Alors que revoilà l’effet Rashōmon. Adaptée d’un roman japonais qu’on devine chargé d’un point de vue narratif, l’intrigue de Lucky Strike a pour centre de gravité un sac apparemment abandonné dans la consigne d’un club de gym. Comme il est rempli de billets de banque, il intéresse tout d’un coup beaucoup de personnages à la fois. Il y a d’abord celui qui le découvre, Joong Man, un propriétaire de restaurant en faillite obligé de travailler au club pour nourrir sa femme au chômage et sa mère atteinte d’Alzheimer. Il y a aussi Tae Yeong (Jung Woo-sung vu dans The good, the bad, the weird), un fonctionnaire des douanes victime d’une femme fatale qui l’a arnaqué d’une grosse somme, et qui se retrouve endetté auprès de l’usurier local, avec lequel il vaut mieux ne pas plaisanter: si le douanier ne lui rapporte pas son argent, l’usurier servira ses intestins à son homme de main, cannibale à ses heures. Mais Tae Yeong a son propre plan pour se sortir d’affaire, aux dépens d’un mystérieux commanditaire qui lui a demandé de l’aider à quitter le pays discrètement. Pour ce faire, Tae Yeong a besoin de l’assistance de son cousin maladroit, qui se trouve être aussi au service de l’usurier. Enfin, il y a Mi-Ran (Jeon Do-yeon vue dans Secret sunshine et The Housemaid) une femme mariée à un mari violent, obligée de travailler dans un bar à hôtesse depuis qu’elle s’est ruinée dans une opération ratée de spéculation financière.
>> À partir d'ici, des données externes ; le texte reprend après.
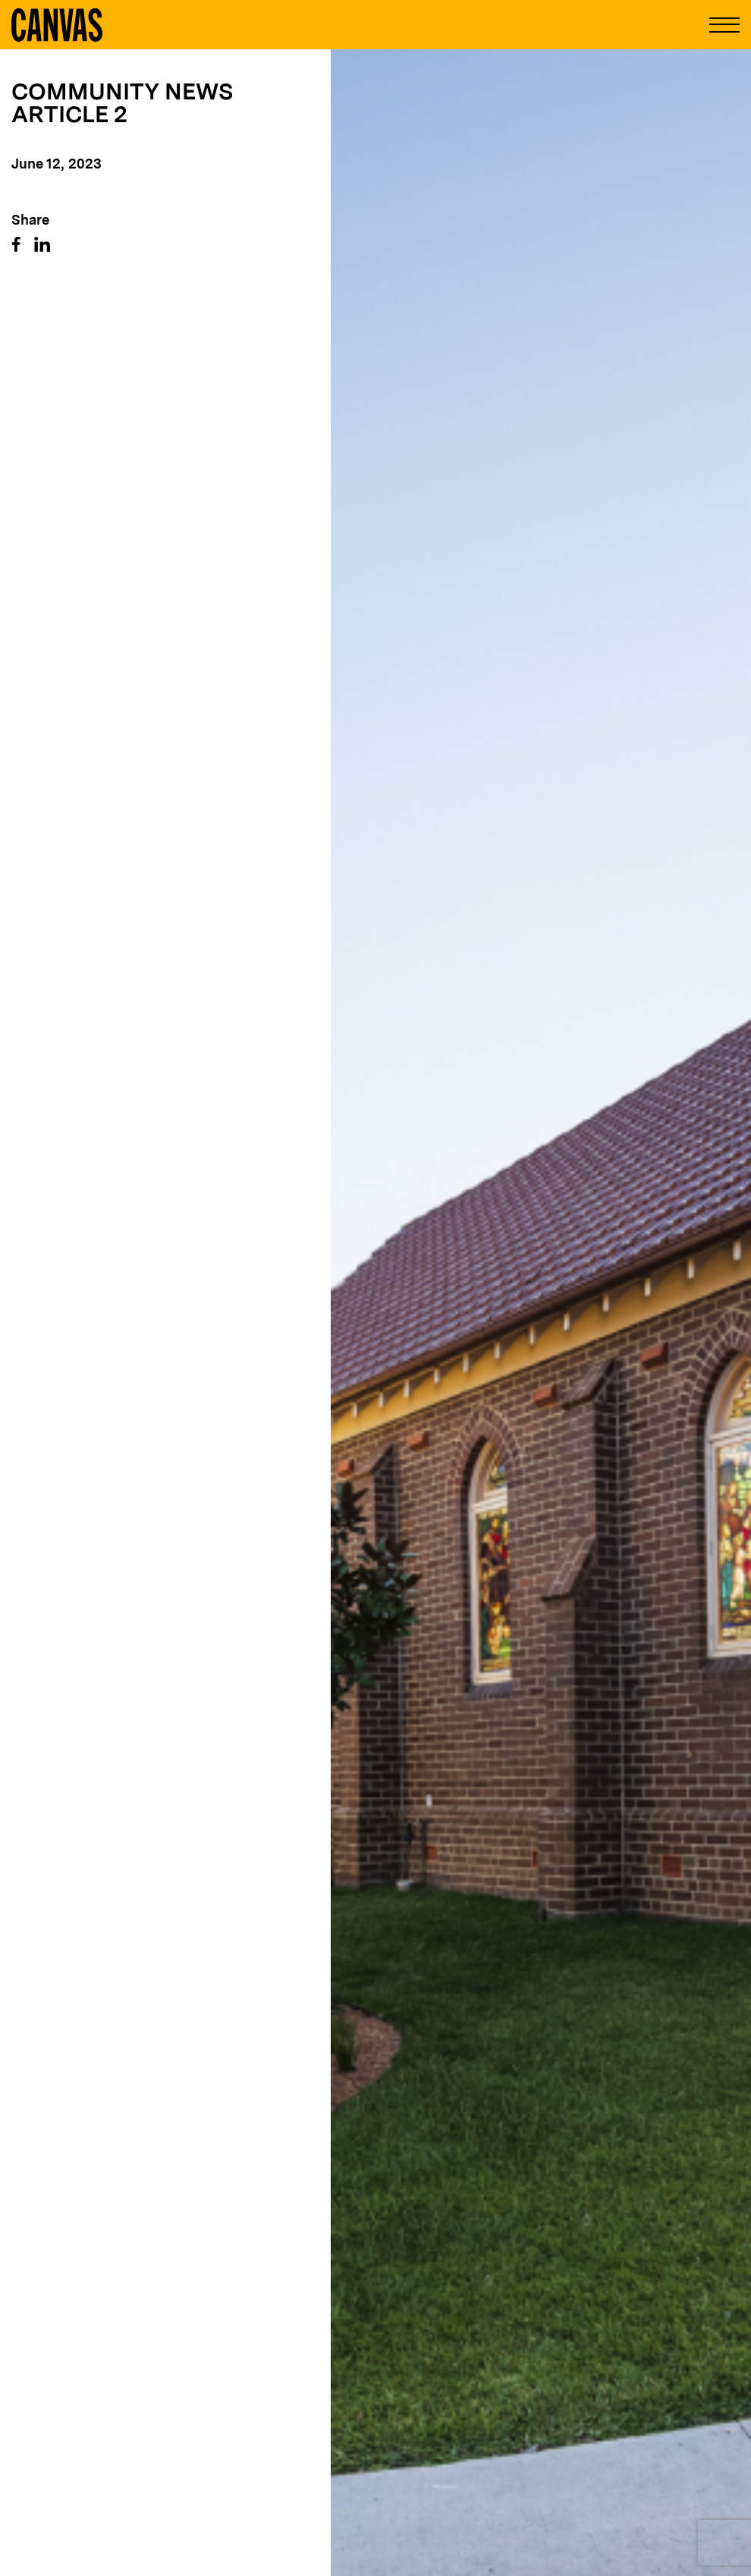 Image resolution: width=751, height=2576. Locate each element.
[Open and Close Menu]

Elle aussi a un plan pour s’en sortir, avec l’aide de Jin Tae, un jeune chinois sans scrupule et facilement manipulable.

Régalade estivale. Ce premier long métrage du réalisateur coréen Kim Yonh-Hoon, est un thriller complexe qui tourne à la fable contemporaine sur l’endettement, ses victimes et ses profiteurs. Sa noirceur est compensée par juste ce qu’il faut d’humour. Les trois personnages principaux n’ont rien à voir, leurs motivations sont complexes et incompatibles, mais l’intrigue finit par les lier d’une manière qui rappelle à la fois Mystery Train et Pulp Fiction. La structure en chapitres permet de rendre compte des intérêts en jeu, de raconter plusieurs actions parallèles, tout en gardant des repères temporels, et sans rien perdre en compréhension ni en fluidité. Les méchants, et l’usurier en particulier, sont suffisamment menaçants pour faire peser sur les différents protagonistes une tension permanente qui les oblige à penser et à agir vite, au risque de faire des erreurs désastreuses. Pour la plupart, c’est tout ou rien, dans un jeu qui exige d’éliminer sans pitié tous ses concurrents, quels que soient les moyens. Comme les Coen bros, le cinéaste jette sur eux le point de vue amusé d’un entomologiste qui regarde des insectes s’entredévorer.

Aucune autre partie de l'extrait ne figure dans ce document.